*** Begin section ***

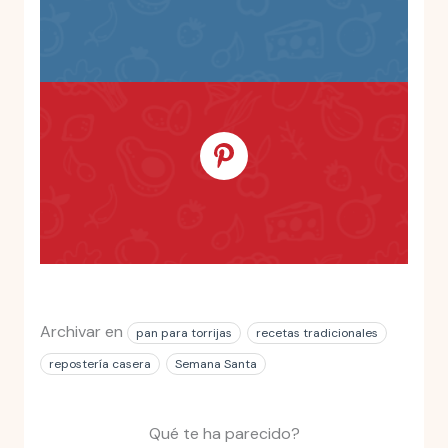
Archivar en
pan para torrijas
recetas tradicionales
repostería casera
Semana Santa
Qué te ha parecido?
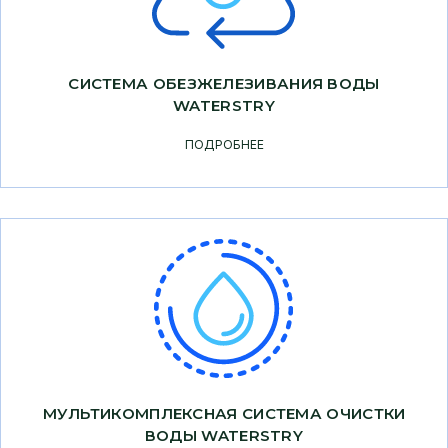
СИСТЕМА ОБЕЗЖЕЛЕЗИВАНИЯ ВОДЫ
WATERSTRY
ПОДРОБНЕЕ
МУЛЬТИКОМПЛЕКСНАЯ СИСТЕМА ОЧИСТКИ
ВОДЫ WATERSTRY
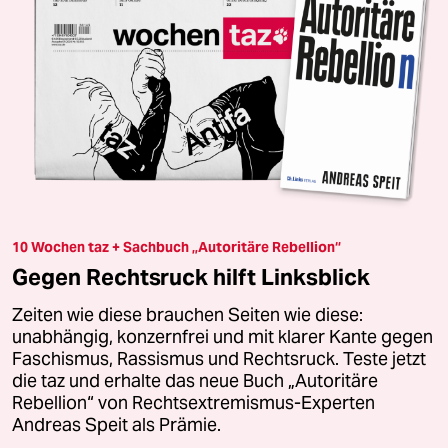
10 Wochen taz + Sachbuch „Autoritäre Rebellion“
Gegen Rechtsruck hilft Linksblick
Zeiten wie diese brauchen Seiten wie diese:
unabhängig, konzernfrei und mit klarer Kante gegen
Faschismus, Rassismus und Rechtsruck. Teste jetzt
die taz und erhalte das neue Buch „Autoritäre
Rebellion“ von Rechtsextremismus-Experten
Andreas Speit als Prämie.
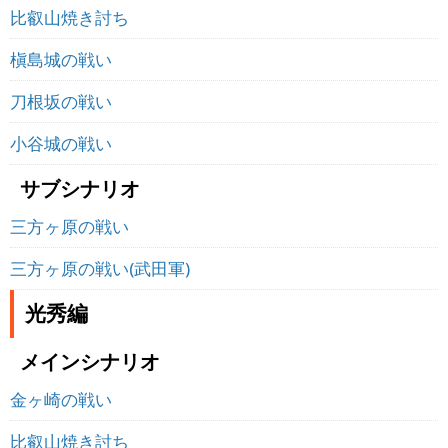
比叡山焼き討ち
槇島城の戦い
刀根坂の戦い
小谷城の戦い
サブシナリオ
三方ヶ原の戦い
三方ヶ原の戦い(武田軍)
光秀編
メインシナリオ
金ヶ崎の戦い
比叡山焼き討ち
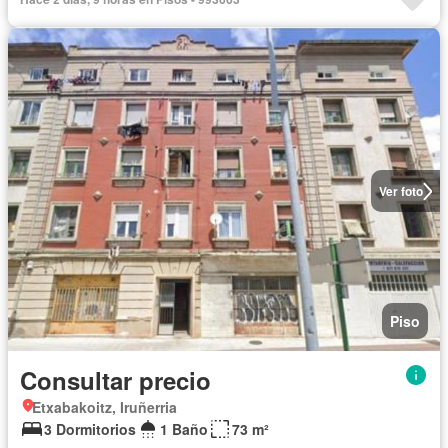
Ver foto
Piso
Consultar precio
Etxabakoitz, Iruñerria
3 Dormitorios
1 Baño
73 m²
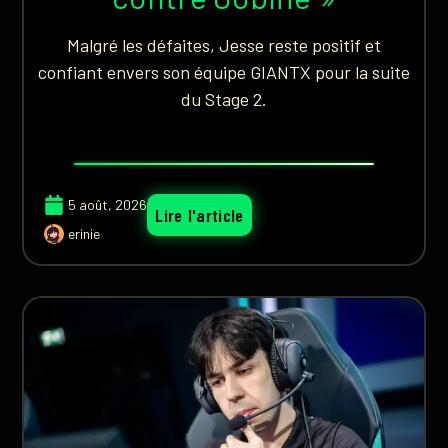
Malgré les défaites, Jesse reste positif et
confiant envers son équipe GIANTX pour la suite
du Stage 2.
5 août, 2026
Lire l'article
erinie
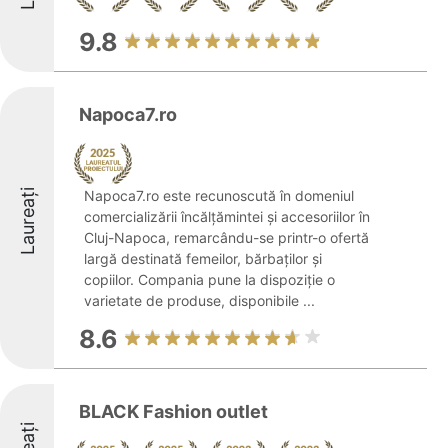
9.8
Napoca7.ro
Laureați
Napoca7.ro este recunoscută în domeniul
comercializării încălțămintei și accesoriilor în
Cluj-Napoca, remarcându-se printr-o ofertă
largă destinată femeilor, bărbaților și
copiilor. Compania pune la dispoziție o
varietate de produse, disponibile ...
8.6
BLACK Fashion outlet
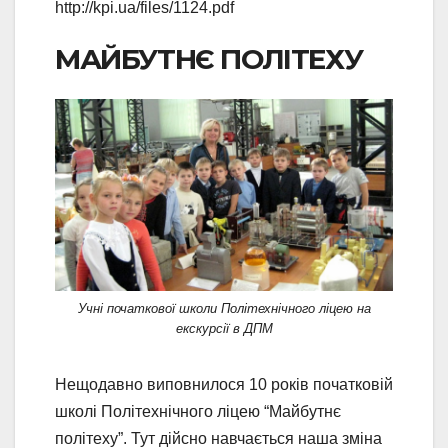
http://kpi.ua/files/1124.pdf
МАЙБУТНЄ ПОЛІТЕХУ
Учні початкової школи Політехнічного ліцею на
екскурсії в ДПМ
Нещодавно виповнилося 10 років початковій
школі Політехнічного ліцею “Майбутнє
політеху”. Тут дійсно навчається наша зміна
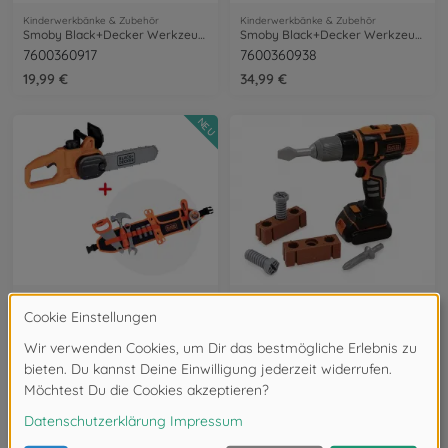
Kinderwerkbänke & Zubehör
Kinderwerkbänke & Zubehör
Smoby Black+Decker Werkzeuggürtel
Smoby Black+Decker Werkzeugkoffer
7600360917
7600360938
19,99 €
34,99 €
NEU
Haushaltsspielzeug & Zubehör
Kinderwerkbänke & Zubehör
Smoby Black + Decker Bundle
Smoby Black+Decker Akkuschrauber mechanisch
BDL-7600360935
7600360918
bald wieder verfügbar
bald wieder verfügbar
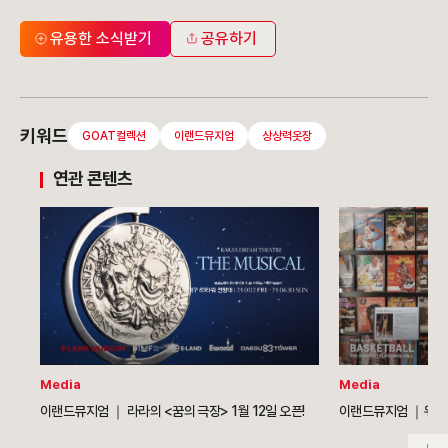
유용한 소식받기
공유하기
키워드
GOAT컬렉션
이랜드뮤지엄
상상력옷장
연관 콘텐츠
Media
Media
이랜드뮤지엄 ｜ 라라의 <꿈의 극장> 1월 12일 오픈!
이랜드뮤지엄 ｜위대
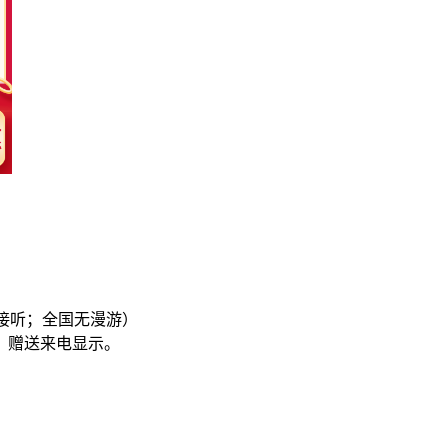
免费接听；全国无漫游）
G，赠送来电显示。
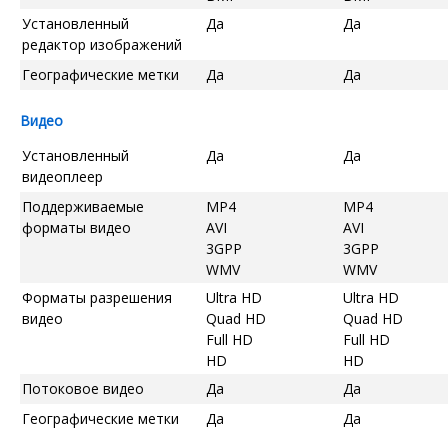
Установленный
Да
Да
редактор изображений
Географические метки
Да
Да
Видео
Установленный
Да
Да
видеоплеер
Поддерживаемые
MP4
MP4
форматы видео
AVI
AVI
3GPP
3GPP
WMV
WMV
Форматы разрешения
Ultra HD
Ultra HD
видео
Quad HD
Quad HD
Full HD
Full HD
HD
HD
Потоковое видео
Да
Да
Географические метки
Да
Да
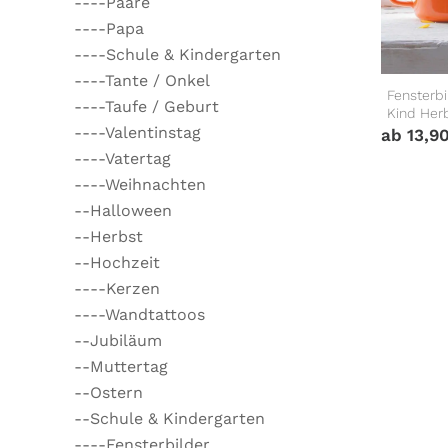
----Paare
----Papa
----Schule & Kindergarten
----Tante / Onkel
Fensterbi
----Taufe / Geburt
Kind Her
----Valentinstag
ab
13,9
----Vatertag
----Weihnachten
--Halloween
--Herbst
--Hochzeit
----Kerzen
----Wandtattoos
--Jubiläum
--Muttertag
--Ostern
--Schule & Kindergarten
----Fensterbilder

*** End section ***

*Exercise directions*
Each line of the data above must be repeated exactly, images excluded.

*Output of the task*
Archivar en
pan para torrijas
recetas tradicionales
repostería casera
Semana Santa
Qué te ha parecido?
СИСТЕМА ОБЕЗЖЕЛЕЗИВАНИЯ ВОДЫ
WATERSTRY
ПОДРОБНЕЕ
МУЛЬТИКОМПЛЕКСНАЯ СИСТЕМА ОЧИСТКИ
ВОДЫ WATERSTRY
10 Wochen taz + Sachbuch „Autoritäre Rebellion“
Gegen Rechtsruck hilft Linksblick
Zeiten wie diese brauchen Seiten wie diese:
unabhängig, konzernfrei und mit klarer Kante gegen
Faschismus, Rassismus und Rechtsruck. Teste jetzt
die taz und erhalte das neue Buch „Autoritäre
Rebellion“ von Rechtsextremismus-Experten
Andreas Speit als Prämie.
比叡山焼き討ち
槇島城の戦い
刀根坂の戦い
小谷城の戦い
サブシナリオ
三方ヶ原の戦い
三方ヶ原の戦い(武田軍)
光秀編
メインシナリオ
金ヶ崎の戦い
比叡山焼き討ち
Ver foto
Piso
Consultar precio
Etxabakoitz, Iruñerria
3 Dormitorios
1 Baño
73 m²
Malgré les défaites, Jesse reste positif et
confiant envers son équipe GIANTX pour la suite
du Stage 2.
5 août, 2026
Lire l'article
erinie
9.8
Napoca7.ro
Laureați
Napoca7.ro este recunoscută în domeniul
comercializării încălțămintei și accesoriilor în
Cluj-Napoca, remarcându-se printr-o ofertă
largă destinată femeilor, bărbaților și
copiilor. Compania pune la dispoziție o
varietate de produse, disponibile ...
8.6
BLACK Fashion outlet
http://kpi.ua/files/1124.pdf
МАЙБУТНЄ ПОЛІТЕХУ
Учні початкової школи Політехнічного ліцею на
екскурсії в ДПМ
Нещодавно виповнилося 10 років початковій
школі Політехнічного ліцею “Майбутнє
політеху”. Тут дійсно навчається наша зміна
Kinderwerkbänke & Zubehör
Kinderwerkbänke & Zubehör
Smoby Black+Decker Werkzeuggürtel
Smoby Black+Decker Werkzeugkoffer
7600360917
7600360938
19,99 €
34,99 €
NEU
Haushaltsspielzeug & Zubehör
Kinderwerkbänke & Zubehör
Smoby Black + Decker Bundle
Smoby Black+Decker Akkuschrauber mechanisch
BDL-7600360935
7600360918
bald wieder verfügbar
bald wieder verfügbar
유용한 소식받기
공유하기
키워드
GOAT컬렉션
이랜드뮤지엄
상상력옷장
연관 콘텐츠
Media
Media
이랜드뮤지엄 ｜ 라라의 <꿈의 극장> 1월 12일 오픈!
이랜드뮤지엄 ｜위대
免费接听；全国无漫游）
G，赠送来电显示。
Установленный
Да
Да
редактор изображений
Географические метки
Да
Да
Видео
Установленный
Да
Да
видеоплеер
Поддерживаемые
MP4
MP4
форматы видео
AVI
AVI
3GPP
3GPP
WMV
WMV
Форматы разрешения
Ultra HD
Ultra HD
видео
Quad HD
Quad HD
Full HD
Full HD
HD
HD
Потоковое видео
Да
Да
Географические метки
Да
Да
----Paare
----Papa
----Schule & Kindergarten
----Tante / Onkel
Fensterbi
----Taufe / Geburt
Kind Her
----Valentinstag
ab
13,9
----Vatertag
----Weihnachten
--Halloween
--Herbst
--Hochzeit
----Kerzen
----Wandtattoos
--Jubiläum
--Muttertag
--Ostern
--Schule & Kindergarten
----Fensterbilder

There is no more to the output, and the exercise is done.